--- Try it ---
Using the data below, copy out all lines with the word "reklam".

--- Raw data ---
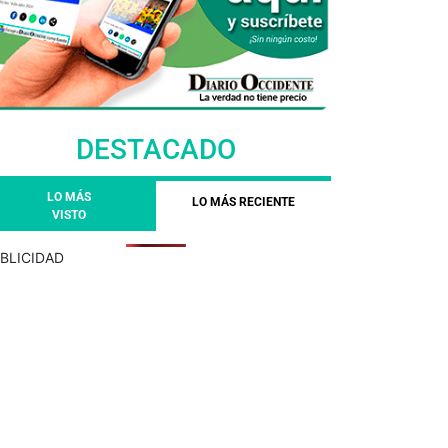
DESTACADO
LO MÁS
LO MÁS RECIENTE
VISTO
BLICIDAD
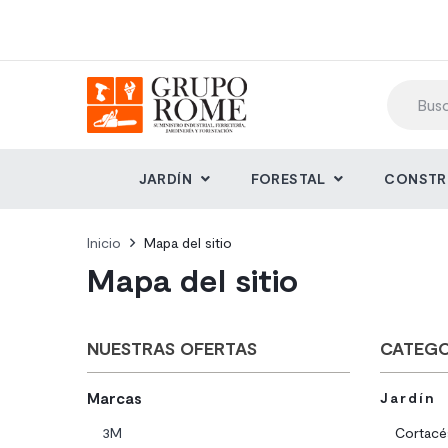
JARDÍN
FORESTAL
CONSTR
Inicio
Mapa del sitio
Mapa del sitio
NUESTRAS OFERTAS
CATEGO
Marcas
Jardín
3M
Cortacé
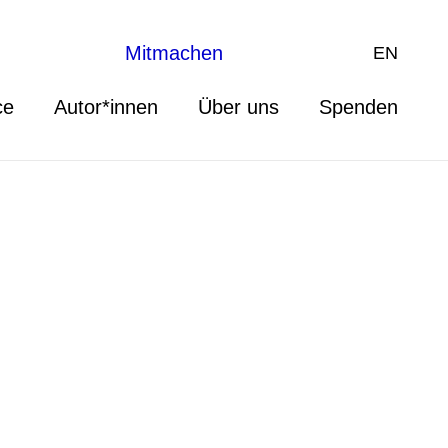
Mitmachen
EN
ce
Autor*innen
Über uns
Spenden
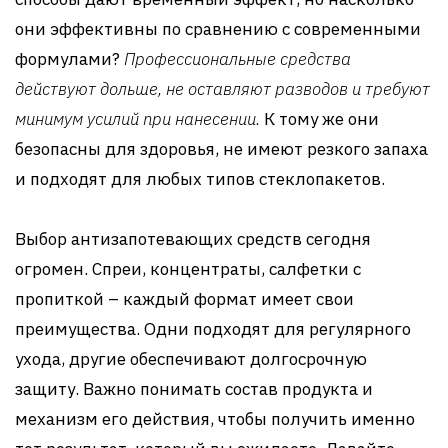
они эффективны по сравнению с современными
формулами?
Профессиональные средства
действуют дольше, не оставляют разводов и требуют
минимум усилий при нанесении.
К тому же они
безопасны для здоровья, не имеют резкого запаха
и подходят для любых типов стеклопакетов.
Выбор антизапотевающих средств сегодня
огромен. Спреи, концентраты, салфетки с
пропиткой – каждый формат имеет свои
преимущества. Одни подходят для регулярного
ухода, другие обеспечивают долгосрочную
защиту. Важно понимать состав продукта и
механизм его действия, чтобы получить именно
--
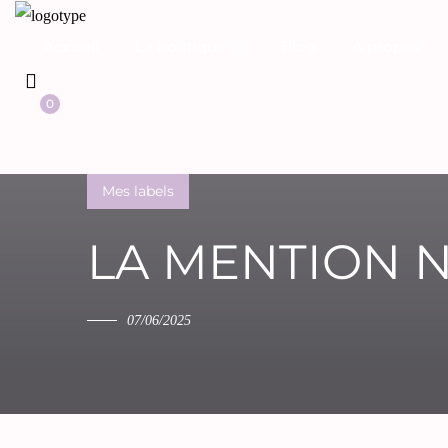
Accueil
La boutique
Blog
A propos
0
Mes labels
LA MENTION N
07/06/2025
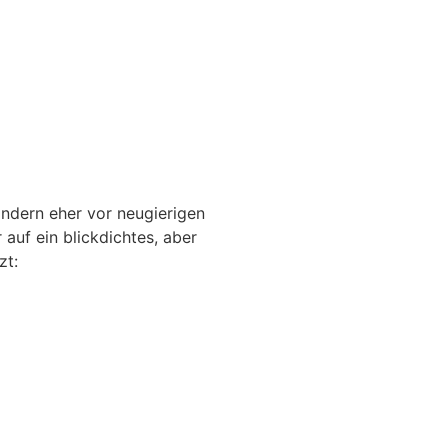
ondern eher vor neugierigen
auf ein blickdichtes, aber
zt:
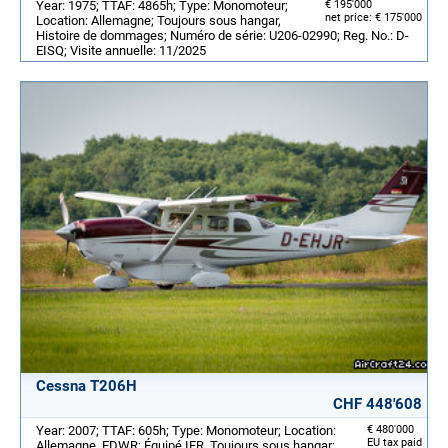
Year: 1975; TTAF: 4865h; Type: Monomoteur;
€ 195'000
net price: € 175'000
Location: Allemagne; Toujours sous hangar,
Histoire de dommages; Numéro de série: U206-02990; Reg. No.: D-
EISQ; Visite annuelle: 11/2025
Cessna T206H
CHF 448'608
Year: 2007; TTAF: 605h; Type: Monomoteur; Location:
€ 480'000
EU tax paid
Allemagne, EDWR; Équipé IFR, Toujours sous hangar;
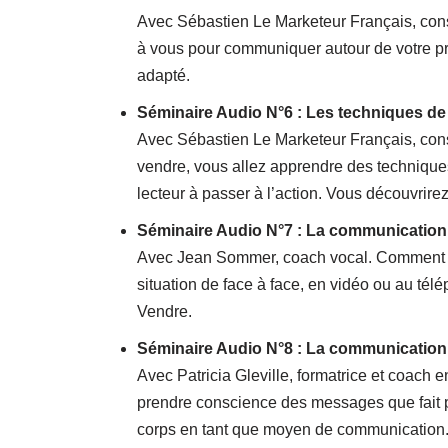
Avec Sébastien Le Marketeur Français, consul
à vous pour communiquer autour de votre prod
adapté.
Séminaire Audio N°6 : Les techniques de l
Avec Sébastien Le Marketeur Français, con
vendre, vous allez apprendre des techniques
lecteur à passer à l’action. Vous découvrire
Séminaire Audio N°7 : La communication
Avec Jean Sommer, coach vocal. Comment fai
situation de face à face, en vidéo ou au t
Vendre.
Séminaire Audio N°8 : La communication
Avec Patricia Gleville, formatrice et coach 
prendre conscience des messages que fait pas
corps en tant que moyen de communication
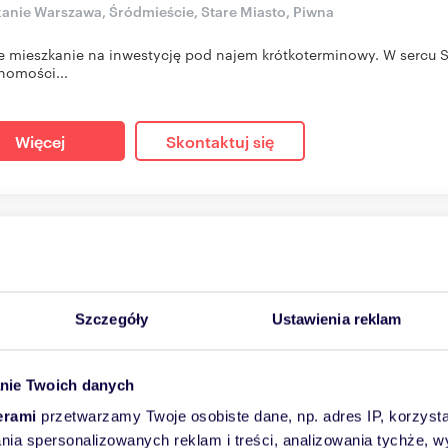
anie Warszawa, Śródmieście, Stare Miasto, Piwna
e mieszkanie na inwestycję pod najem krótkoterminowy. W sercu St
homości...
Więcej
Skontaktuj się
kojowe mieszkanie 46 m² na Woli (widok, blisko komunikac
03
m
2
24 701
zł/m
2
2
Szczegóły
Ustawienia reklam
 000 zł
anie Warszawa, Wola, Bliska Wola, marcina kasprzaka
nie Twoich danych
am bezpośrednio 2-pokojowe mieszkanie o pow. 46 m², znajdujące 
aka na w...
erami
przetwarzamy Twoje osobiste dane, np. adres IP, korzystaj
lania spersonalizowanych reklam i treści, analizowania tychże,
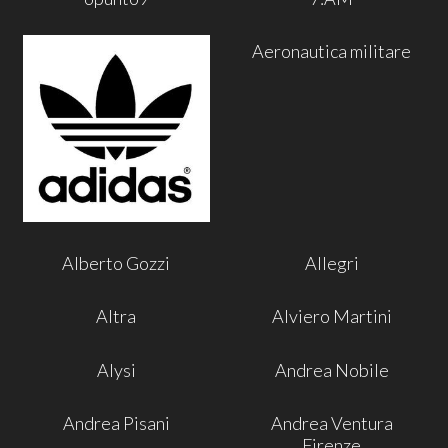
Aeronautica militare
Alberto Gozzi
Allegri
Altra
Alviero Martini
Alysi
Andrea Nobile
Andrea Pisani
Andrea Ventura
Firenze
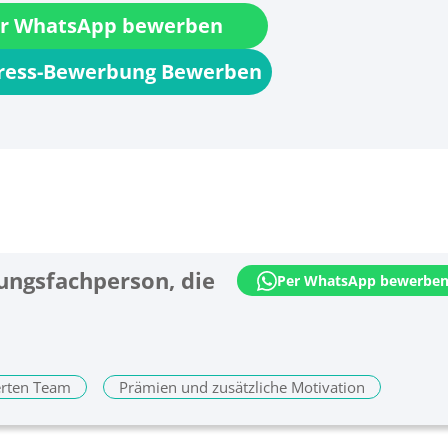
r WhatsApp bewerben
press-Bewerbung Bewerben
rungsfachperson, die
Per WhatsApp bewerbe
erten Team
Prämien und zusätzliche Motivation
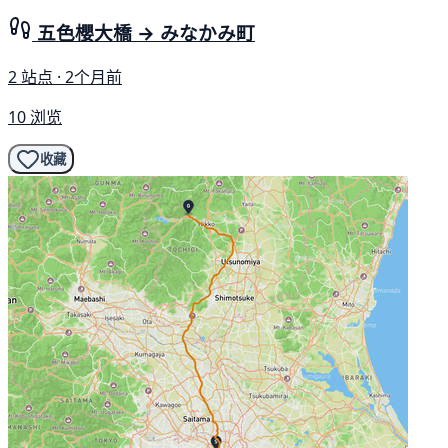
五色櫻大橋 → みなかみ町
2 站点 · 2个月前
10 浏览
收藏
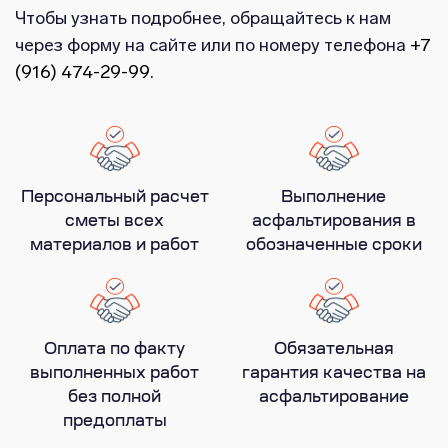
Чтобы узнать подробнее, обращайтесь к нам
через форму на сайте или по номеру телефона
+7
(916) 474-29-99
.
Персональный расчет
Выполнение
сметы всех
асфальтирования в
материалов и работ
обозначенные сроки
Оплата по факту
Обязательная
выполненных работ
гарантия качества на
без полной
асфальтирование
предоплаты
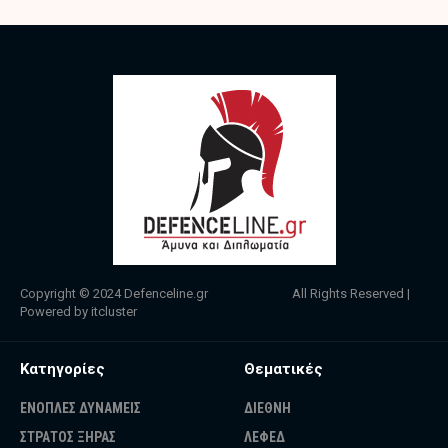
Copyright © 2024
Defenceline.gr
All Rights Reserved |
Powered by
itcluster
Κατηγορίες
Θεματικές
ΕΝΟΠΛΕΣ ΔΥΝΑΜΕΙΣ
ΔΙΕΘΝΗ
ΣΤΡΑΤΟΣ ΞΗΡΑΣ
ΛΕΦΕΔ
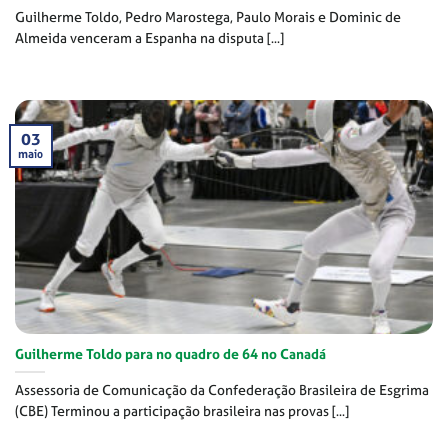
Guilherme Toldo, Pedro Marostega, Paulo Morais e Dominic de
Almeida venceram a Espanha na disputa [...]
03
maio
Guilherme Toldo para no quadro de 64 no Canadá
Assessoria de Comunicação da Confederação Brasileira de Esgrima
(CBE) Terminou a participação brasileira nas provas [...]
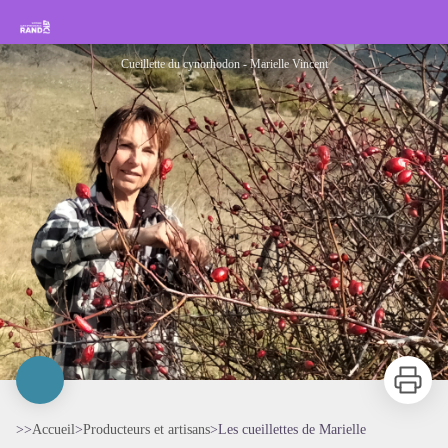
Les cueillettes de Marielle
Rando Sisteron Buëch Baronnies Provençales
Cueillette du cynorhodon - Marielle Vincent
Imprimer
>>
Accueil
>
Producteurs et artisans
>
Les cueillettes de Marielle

--- Response ---
Ustawienia reklam
lania spersonalizowanych reklam i treści, analizowania tychże,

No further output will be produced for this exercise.